On Tuesday, the currency strengthened 0.42% to 6.9928 per dollar as of 5 p.m. in Shanghai. Stocks rebounded, led by a 4.8% jump in the small-cap ChiNext index, while the yield on the most actively traded contract of 10-year government bonds rose four basis points. That’s the most since Oct. 28.

“China sent very strong message that they will do whatever to stabilize its markets and economy,” said Stephen Chiu, an Asia FX and rates strategist at Bloomberg Intelligence. He added it’s probably in authorities’ interests to support the yuan now more than during the trade war last August, as China will need to import and consume more goods such as medical supplies in the near future.

China Adds Market Support With More Cash, Strong Yuan Fix

China’s financial markets took a beating Monday across almost every asset class following a week-plus holiday break, as investors weighed the coronavirus’ impact. The onshore yuan weakened below 7 per dollar Monday despite the central bank setting its daily fixing at a stronger-than-expected level. All but 162 of the almost 4,000 stocks in Shanghai and Shenzhen recorded losses.

The PBOC took its first concrete steps to cushion the economy and plunging markets Monday, providing short-term funding to banks and cutting the interest rate it charges for the money. It added a net 150 billion yuan of funds on Monday using 7-day and 14-day reverse repurchase agreements, cutting both rates by 10 basis points. The cash injection was part of a raft of supportive measures announced over the weekend to soften a market sell-off and help firms affected by the disease outbreak.

PBOC adviser Ma Jun indicated he expects further rate cuts later in the month.

The central bank’s measures so far “are just the beginning of monetary and credit easing,” Nomura Holdings Inc. analysts wrote in a note, predicting the central bank will probably pump in medium-term cash and cut lenders’ reserve requirement ratio to bolster growth.

China Adds Market Support With More Cash, Strong Yuan Fix

Traders continue to watch closely for whether the central bank will set the daily reference rate at or weaker than 7 for the first time since Dec. 25.

Following the spot rate with a fixing weaker than 7 on Tuesday would have signaled authorities’ concern over the wider economic impact of the coronavirus, according to Nathan Chow, an economist at DBS Bank Ltd. in Hong Kong. But not doing so demonstrated an effort by the PBOC to stabilize sentiment, he said. The fixing limits the onshore yuan’s daily moves to 2% in either direction.

“It’s not just the virus -- the economy had already been slowing down since last year,” Chow said. “There was a rebound in December but it proved to be short-lived.” It may take a few days for fixing to break 7 but it could happen within this week, he added.

The currency held stronger than 7 from late December through January as trade tensions eased and China’s economy looked to be on steadier footing.

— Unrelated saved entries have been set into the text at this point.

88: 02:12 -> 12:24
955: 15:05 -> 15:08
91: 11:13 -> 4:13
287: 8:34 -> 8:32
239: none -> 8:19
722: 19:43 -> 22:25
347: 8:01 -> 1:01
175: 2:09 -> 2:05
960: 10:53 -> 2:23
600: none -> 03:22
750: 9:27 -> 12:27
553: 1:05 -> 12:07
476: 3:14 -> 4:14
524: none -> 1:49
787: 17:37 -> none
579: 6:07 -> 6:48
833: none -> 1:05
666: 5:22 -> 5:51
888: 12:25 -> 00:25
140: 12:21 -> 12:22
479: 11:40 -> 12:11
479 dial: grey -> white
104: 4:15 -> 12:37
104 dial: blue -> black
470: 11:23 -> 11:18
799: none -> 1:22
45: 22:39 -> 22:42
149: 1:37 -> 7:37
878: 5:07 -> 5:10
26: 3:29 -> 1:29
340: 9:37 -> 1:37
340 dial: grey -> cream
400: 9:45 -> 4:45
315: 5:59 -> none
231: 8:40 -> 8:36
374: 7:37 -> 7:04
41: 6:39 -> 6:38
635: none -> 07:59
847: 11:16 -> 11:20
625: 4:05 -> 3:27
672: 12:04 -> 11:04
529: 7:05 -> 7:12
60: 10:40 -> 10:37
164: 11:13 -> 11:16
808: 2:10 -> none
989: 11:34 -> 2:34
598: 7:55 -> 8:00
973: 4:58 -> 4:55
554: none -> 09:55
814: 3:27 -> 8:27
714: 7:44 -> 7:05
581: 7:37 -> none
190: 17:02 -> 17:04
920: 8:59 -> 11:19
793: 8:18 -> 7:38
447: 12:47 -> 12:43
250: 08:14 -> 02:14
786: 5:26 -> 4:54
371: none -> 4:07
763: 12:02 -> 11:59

The phase-one trade deal between the U.S. and China included a currency pact to avoid manipulation to gain an advantage.

Market watchers had recently revised yuan forecasts amid rising confidence that China had arrested an economic slowdown. Now, some economists are predicting the impact of the virus on China’s economy may be severe, and potentially larger than that of 2003’s SARS outbreak.